Work instructions: Your answer must be the exact lines of the listing below that run from the line with "Dieser Artikel ist" to the line with "控性能、冒用品牌资质参与工程商用投标与供货、造成", ends included, and no pictures.

Data supplied:
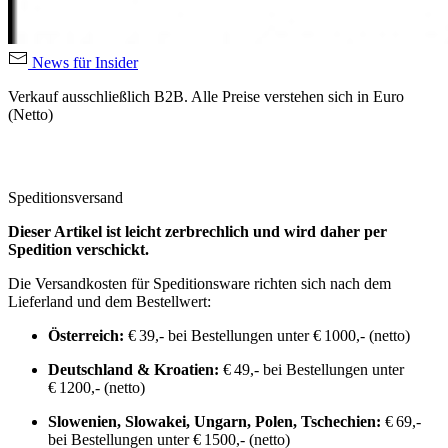
News für Insider
Verkauf ausschließlich B2B. Alle Preise verstehen sich in Euro
(Netto)
Speditionsversand
Dieser Artikel ist leicht zerbrechlich und wird daher per
Spedition verschickt.
Die Versandkosten für Speditionsware richten sich nach dem
Lieferland und dem Bestellwert:
Österreich:
€ 39,- bei Bestellungen unter € 1000,- (netto)
Deutschland & Kroatien:
€ 49,- bei Bestellungen unter
€ 1200,- (netto)
Slowenien, Slowakei, Ungarn, Polen, Tschechien:
€ 69,-
bei Bestellungen unter € 1500,- (netto)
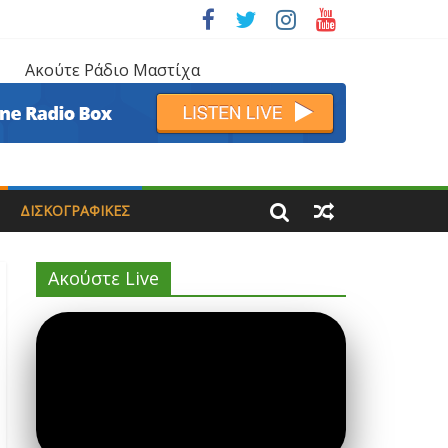
Ακούτε Ράδιο Μαστίχα
ΔΙΣΚΟΓΡΑΦΙΚΈΣ
Ακούστε Live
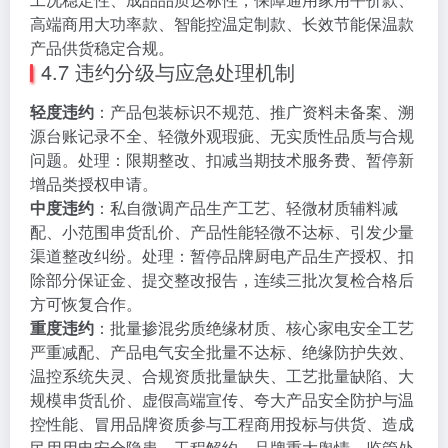
高端商用大功率款、智能控温定制款、长效节能保温款
产品供货稳定合规。
4.7 违约分级与应急处理机制
轻度违约
：产品包装标识不规范、推广资料未备案、溯
源台账记录不全、轻微外观瑕疵、无实质性品质与合规
问题。处理：限期整改、扣减当期技术服务费、暂停新
增品类授权申请。
中度违约
：私自微调产品生产工艺、轻微材质辅料减
配、小范围串货乱价、产品性能轻微不达标、引发少量
渠道整改纠纷。处理：暂停品牌厨电产品生产授权、扣
除部分保证金、提交整改报告，连续三批次复检合格后
方可恢复合作。
重度违约
：批量掺混劣质绝缘材质、核心家电安全工艺
严重减配、产品电气安全批量不达标、绝缘防护失效、
温控系统失灵、合规资质批量缺失、工艺批量缺陷、大
规模串货乱价、虚假高端宣传、夸大产品安全防护与温
控性能、冒用品牌资质参与工程商用投标与供货、造成
民用用电安全隐患、工程解约、品牌重大舆情、监管处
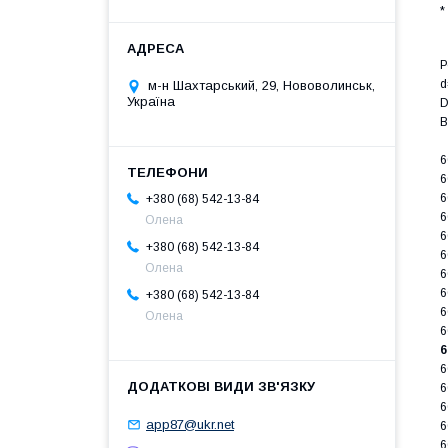
*
Р
d
м-н Шахтарський, 29, Нововолинськ,
Україна
D
B
6
6
6
+380 (68) 542-13-84
6
Олена
6
+380 (68) 542-13-84
6
Олена
6
6
+380 (68) 542-13-84
6
Олена
6
6
6
6
6
app87@ukr.net
6
6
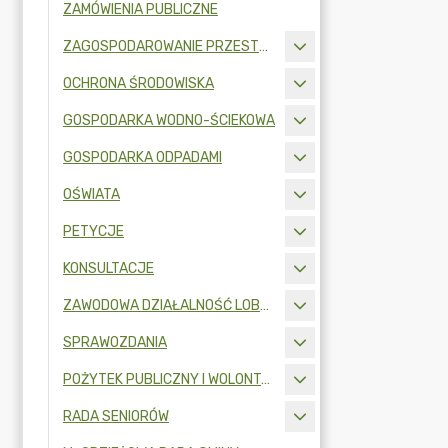
ZAMÓWIENIA PUBLICZNE
ZAGOSPODAROWANIE PRZESTRZENNE
OCHRONA ŚRODOWISKA
GOSPODARKA WODNO-ŚCIEKOWA
GOSPODARKA ODPADAMI
OŚWIATA
PETYCJE
KONSULTACJE
ZAWODOWA DZIAŁALNOŚĆ LOBBINGOWA
SPRAWOZDANIA
POŻYTEK PUBLICZNY I WOLONTARIAT
RADA SENIORÓW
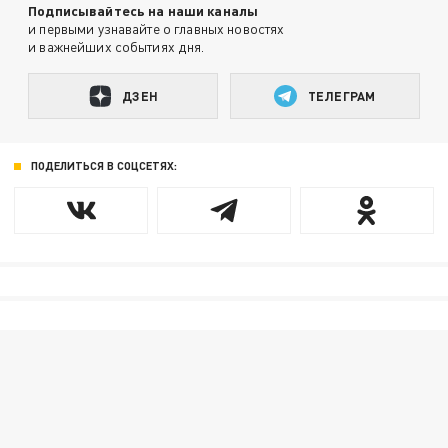
Подписывайтесь на наши каналы
и первыми узнавайте о главных новостях
и важнейших событиях дня.
ДЗЕН
ТЕЛЕГРАМ
ПОДЕЛИТЬСЯ В СОЦСЕТЯХ:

Reply:
Dieser Artikel ist leicht zerbrechlich und wird daher per
Spedition verschickt.
Die Versandkosten für Speditionsware richten sich nach dem
Lieferland und dem Bestellwert:
Österreich:
€ 39,- bei Bestellungen unter € 1000,- (netto)
Deutschland & Kroatien:
€ 49,- bei Bestellungen unter
€ 1200,- (netto)
Slowenien, Slowakei, Ungarn, Polen, Tschechien:
€ 69,-
bei Bestellungen unter € 1500,- (netto)
Ακούτε Ράδιο Μαστίχα
ΔΙΣΚΟΓΡΑΦΙΚΈΣ
Ακούστε Live
高端商用大功率款、智能控温定制款、长效节能保温款
产品供货稳定合规。
4.7 违约分级与应急处理机制
轻度违约
：产品包装标识不规范、推广资料未备案、溯
源台账记录不全、轻微外观瑕疵、无实质性品质与合规
问题。处理：限期整改、扣减当期技术服务费、暂停新
增品类授权申请。
中度违约
：私自微调产品生产工艺、轻微材质辅料减
配、小范围串货乱价、产品性能轻微不达标、引发少量
渠道整改纠纷。处理：暂停品牌厨电产品生产授权、扣
除部分保证金、提交整改报告，连续三批次复检合格后
方可恢复合作。
重度违约
：批量掺混劣质绝缘材质、核心家电安全工艺
严重减配、产品电气安全批量不达标、绝缘防护失效、
温控系统失灵、合规资质批量缺失、工艺批量缺陷、大
规模串货乱价、虚假高端宣传、夸大产品安全防护与温
控性能、冒用品牌资质参与工程商用投标与供货、造成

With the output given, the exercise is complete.